Un milliard d’euros. C’est la somme qu’Apollonia, une société immobilière basée à Aix-en-Provence, a escroqué à plusieurs centaines de riches clients. Des têtes – de notaires – commencent à tomber.
Apollonia dénombre à peine moins de fans qu’Apollon le glorieux de fidèles derrière son chariot de feu. Aux dernières nouvelles, 463 clients de cette société immobilière aixoise se frottaient les bourses devant ses juteux programmes. Des programmes immobiliers sous forme de pack tout compris : emprunts locataires, montages fiscaux, etc. Argument choc, les loyers prévus par Apollonia allaient permettre de couvrir tout le meccano financier. Difficile de résister à un achat immobilier sans bourse délier. L’ordonnance a convaincu bon nombre de médecins, espèce fort répandue sur la côte méditerranéenne et clientèle-cible du projet. À travers la France, c’est toute une profession qui a fait tinter son stéthoscope à la gloire d’Apollonia. Un peu vite.
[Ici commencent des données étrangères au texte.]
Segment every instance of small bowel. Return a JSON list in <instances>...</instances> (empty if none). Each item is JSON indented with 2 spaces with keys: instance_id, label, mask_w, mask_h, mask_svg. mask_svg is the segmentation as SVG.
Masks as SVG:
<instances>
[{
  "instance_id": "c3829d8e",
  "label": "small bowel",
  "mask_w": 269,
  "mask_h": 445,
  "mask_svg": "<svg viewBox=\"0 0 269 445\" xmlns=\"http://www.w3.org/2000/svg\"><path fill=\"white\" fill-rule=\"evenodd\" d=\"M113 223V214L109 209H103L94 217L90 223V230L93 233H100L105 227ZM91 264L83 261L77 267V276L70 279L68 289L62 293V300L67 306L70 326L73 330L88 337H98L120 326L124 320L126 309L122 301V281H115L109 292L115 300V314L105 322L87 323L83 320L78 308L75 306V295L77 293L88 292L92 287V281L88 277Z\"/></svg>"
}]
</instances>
« La différence de prix entre les biens expertisés et les biens vendus avoisine le milliard d’euros », estime Maître Gobert, avocat des parties civiles. Une marge suffisante pour que des juges marseillais aient pris la peine, depuis bientôt deux ans, de mener une instruction à l’encontre d’Apollonia et de ses muses pour escroquerie en bande organisée, faux, usage de faux et exercice illégal de l’activité d’intermédiaire.
Les complices d’Apollonia comptaient des notaires peu précautionneux, des commerciaux fâchés avec les rendez-vous ou la paperasse et des banques guère regardantes. Tout ce monde mangeait grâce à la surévaluation des biens, explique un rapport d’expertise précieusement conservé par les magistrats marseillais : « Du promoteur immobilier aux banquiers prêteurs, sans oublier les notaires instrumentaires, dont les émoluments (au tarif de 1%) sont calculés sur ce prix, et bien sûr la SAS Apollonia, commissionnée à hauteur de 12 à 15% ».
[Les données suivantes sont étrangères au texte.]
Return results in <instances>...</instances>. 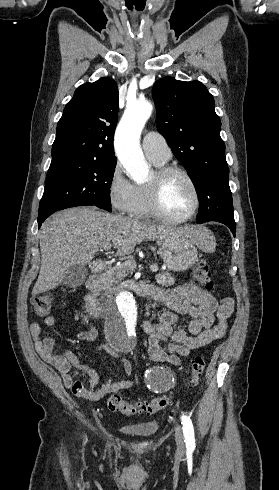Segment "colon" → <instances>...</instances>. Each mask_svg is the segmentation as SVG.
Wrapping results in <instances>:
<instances>
[{
  "instance_id": "1",
  "label": "colon",
  "mask_w": 279,
  "mask_h": 490,
  "mask_svg": "<svg viewBox=\"0 0 279 490\" xmlns=\"http://www.w3.org/2000/svg\"><path fill=\"white\" fill-rule=\"evenodd\" d=\"M194 276L205 290H212L214 288V280L205 260H201L195 265ZM31 305L32 313L40 317L49 315L54 308L53 299L48 293L35 295L32 299ZM204 369L205 361L202 357H196L192 360L190 381L193 385L198 383ZM169 404L170 399L167 396H161L140 402L125 401L116 393L110 394L107 398V408L110 411L129 416L151 415L168 407Z\"/></svg>"
}]
</instances>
Avec des biens allant de 800 000 à 4 millions d’euros, tout le monde y trouvait plus que son compte. Alors, chacun a mis du sien et fermé les paupières sur les irrégularités. Les procurations, remplies par les clients ou tout simplement falsifiées, s’entassaient et étaient enregistrées par les notaires. La société Apollonia bidouillait les dossiers de ses clients afin que les coffres des banques leur soient ouverts, quitte à créer des comptes à leur insu. Et les demandes de crédits étaient généreusement accordées, bien au-delà du taux généralement admis. Seul baudet à tirer la charrette en feu d’Apollonia : le client, inévitablement conduit au surendettement pour combler la surévaluation du mirifique bien acquis.
Las ! toute idole a son crépuscule. Et le culte à la déesse Apollonia a été mis à bas, à partir de février 2009. D’abord ses grands prêtres, la famille Badache : le père Jean, la mère Viviane et le fils Benjamin. Une trinité, mise en examen, qui avait pris soin de placer les deniers du culte dans le grand duché du Luxembourg comme dans la douce Helvétie. Ensuite leur zélote, Rémy Suchan, grand ordonnateur commercial d’Apollonia, chargé de transmettre la bonne parole aux fidèles. Désormais, ce sont les scribes qui trinquent. Arrêtés le 15 janvier dernier, trois notaires provençaux, Maîtres Brines, Courant et Jourdeneaud, dorment à la prison des Baumettes et leurs demandes de remise en liberté ont été rejetées le 27 janvier.
En attendant, peut-être, le tour des grands argentiers. Les banques, et notamment le Crédit mutuel, fortement titillées dans la procédure pour la caution qu’elles ont apportée aux démarches d’Apollonia et pour la légèreté de leurs contrôles, pourraient avoir à se justifier. Quand meurt la foi, ne restent que les apostats.